Only one such object should exist for a single Workbook,
this is needed to ensure formats added to the worksheet are kept to a minimum.
To create a Workbook pair, along with its associated FormatHandler, simply use from_wb() class method:
from xlsxwriter_celldsl import WorkbookPair
# Assume wb is a xlsxwriter.Workbook object
wb_pair = WorkbookPair.from_wb(wb)
Worksheet - FormatHandler - Workbook triplet¶
Following WorkbookPair, you want to then create a WorksheetTriplet,
which uses the data from a host WorkbookPair and creates a Worksheet associated with
the host Workbook and FormatHandler. This is the main data object used by this library.
To create a WorksheetTriplet, call WorkbookPair.add_worksheet() which mirrors add_worksheet() method:
ws_triplet = wb_pair.add_worksheet('SheetName')
Cell DSL entry point¶
After creating a WorksheetTriplet, you are ready to start using Cell DSL.
The entry point to the library is a context manager cell_dsl_context().
Returning an ExecutorHelper object, it creates a context within which you can ExecutorHelper.commit()
commands to be executed within the created Worksheet.

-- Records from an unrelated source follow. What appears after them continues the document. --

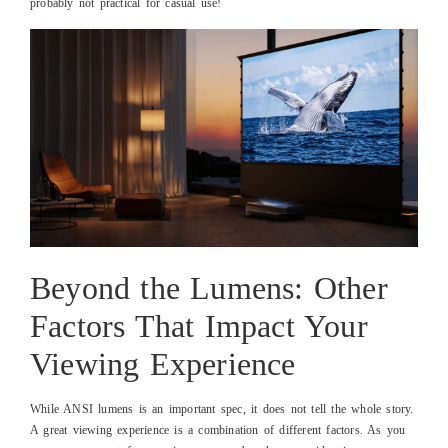
probably not practical for casual use!
Beyond the Lumens: Other
Factors That Impact Your
Viewing Experience
While ANSI lumens is an important spec, it does not tell the whole story.
A great viewing experience is a combination of different factors. As you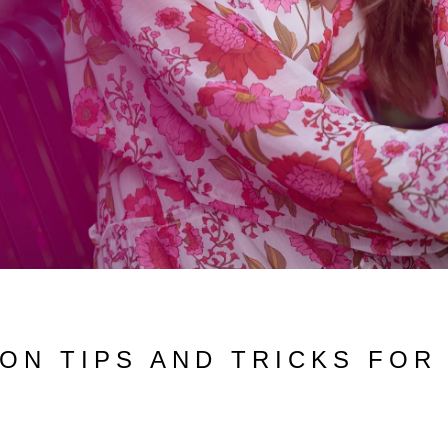
ON TIPS AND TRICKS FOR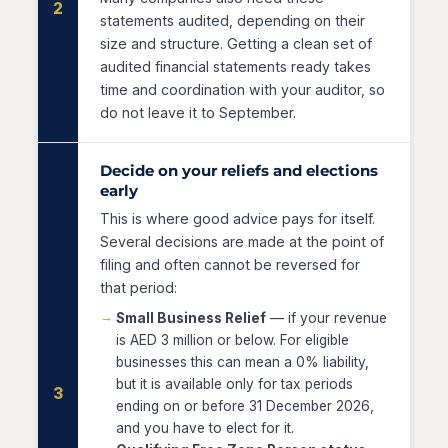
2
statements audited, depending on their
size and structure. Getting a clean set of
audited financial statements ready takes
time and coordination with your auditor, so
do not leave it to September.
Decide on your reliefs and elections
early
This is where good advice pays for itself.
Several decisions are made at the point of
filing and often cannot be reversed for
that period:
Small Business Relief
— if your revenue
is AED 3 million or below. For eligible
businesses this can mean a 0% liability,
but it is available only for tax periods
3
ending on or before 31 December 2026,
and you have to elect for it.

It has the following signature:
- xlsxwriter_celldsl.cell_dsl.cell_dsl_context(target: xlsxwriter_celldsl.utils.WorksheetTriplet, initial_row: int = 0, initial_col: int = 0, stat_receiver: Optional[xlsxwriter_celldsl.cell_dsl.StatReceiver] = None, overwrites_ok: bool = False)

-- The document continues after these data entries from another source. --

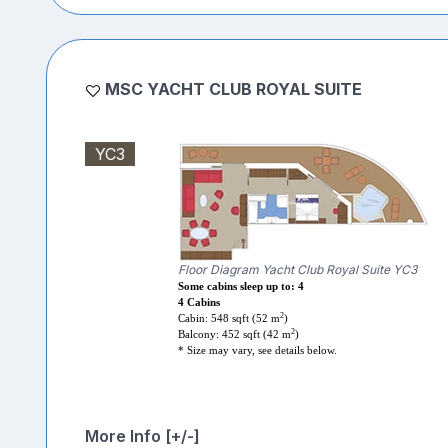
MSC YACHT CLUB ROYAL SUITE
YC3
Floor Diagram Yacht Club Royal Suite YC3
Some cabins sleep up to: 4
4 Cabins
2
Cabin: 548 sqft (52 m
)
2
Balcony: 452 sqft (42 m
)
* Size may vary, see details below.
More Info [+/-]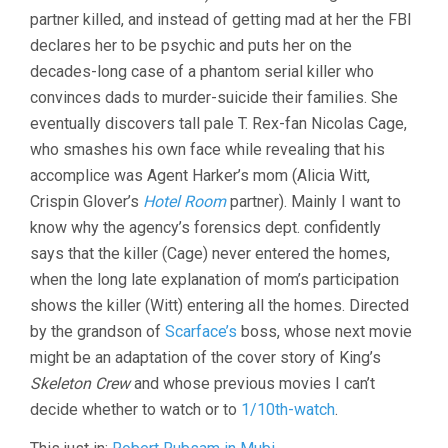
PERKINS)
partner killed, and instead of getting mad at her the FBI
declares her to be psychic and puts her on the
decades-long case of a phantom serial killer who
convinces dads to murder-suicide their families. She
eventually discovers tall pale T. Rex-fan Nicolas Cage,
who smashes his own face while revealing that his
accomplice was Agent Harker’s mom (Alicia Witt,
Crispin Glover’s
Hotel Room
partner). Mainly I want to
know why the agency’s forensics dept. confidently
says that the killer (Cage) never entered the homes,
when the long late explanation of mom’s participation
shows the killer (Witt) entering all the homes. Directed
by the grandson of
Scarface’s
boss, whose next movie
might be an adaptation of the cover story of King’s
Skeleton Crew
and whose previous movies I can’t
decide whether to watch or to
1/10th-watch
.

A context manager inside which you can perform writes and change cells in target in an arbitrary order, starting at initial_row and initial_col, even writing multiple times to a cell if overwrites_ok.
After it exits, it will execute those changes and send stats to stat_receiver.

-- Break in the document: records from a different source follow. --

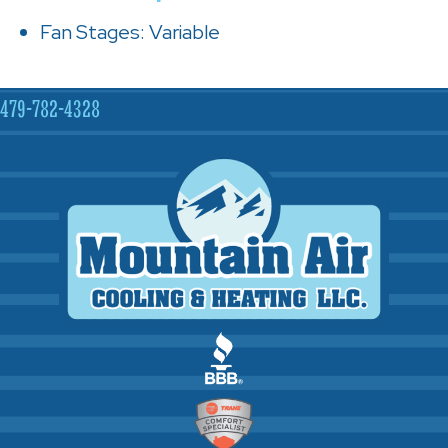
Fan Stages: Variable
479-782-4328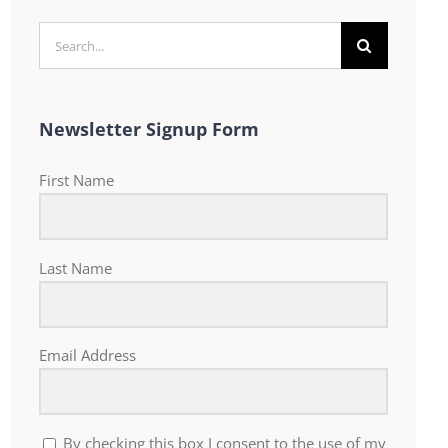
Search
for:
Newsletter Signup Form
First Name
Last Name
Email Address
By checking this box I consent to the use of my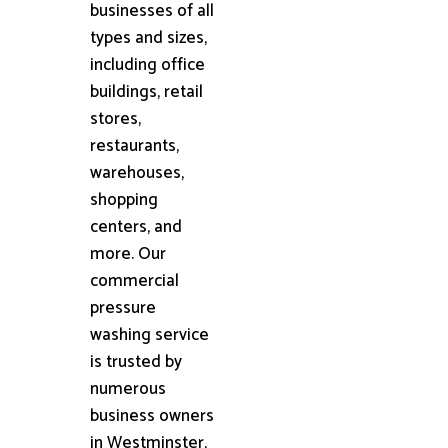
businesses of all
types and sizes,
including office
buildings, retail
stores,
restaurants,
warehouses,
shopping
centers, and
more. Our
commercial
pressure
washing service
is trusted by
numerous
business owners
in Westminster,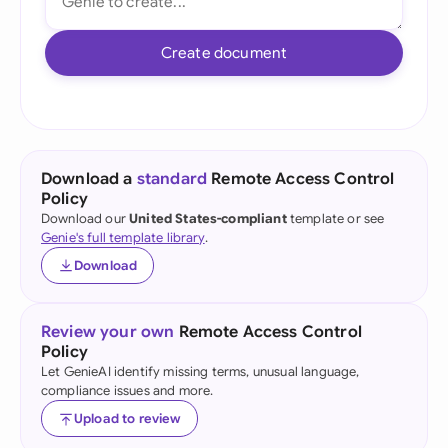
Create document
Download a
standard
Remote Access Control
Policy
Download our
United States-compliant
template or see
Genie's full template library
.
Download
Review your own
Remote Access Control
Policy
Let GenieAI identify missing terms, unusual language,
compliance issues and more.
Upload to review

This context manager returns an
ExecutorHelperobject, usecommit()method to submit operations to be executed.- Parameters
target – Target WorksheetTriplet to apply changes with
stat_receiver – This is a reference to a StatReceiver object that will receive all data about visited cells and save points.
initial_row – Starting row, zero-based
initial_col – Starting column, zero-based
overwrites_ok – If True, it is expected that there may be several writes with different data to the same cell, which is ordinarily a sign of a bug since the result would be ambiguous. If False, overwrites raise
ExecutionCellDSLError.
Before entering the context, you should decide whether you want to store a few stats or not.
To do that, you need to instantiate a StatReceiver object.
- class xlsxwriter_celldsl.cell_dsl.StatReceiver[source]
Receiver object for stats after cell_dsl_context context finishes execution.
- initial_row
Row where the execution started
- Type
- initial_col
Column where the execution started
- Type
- coord_pairs
A list of pairs, with the first element being the coordinate pair and the second being the command executed.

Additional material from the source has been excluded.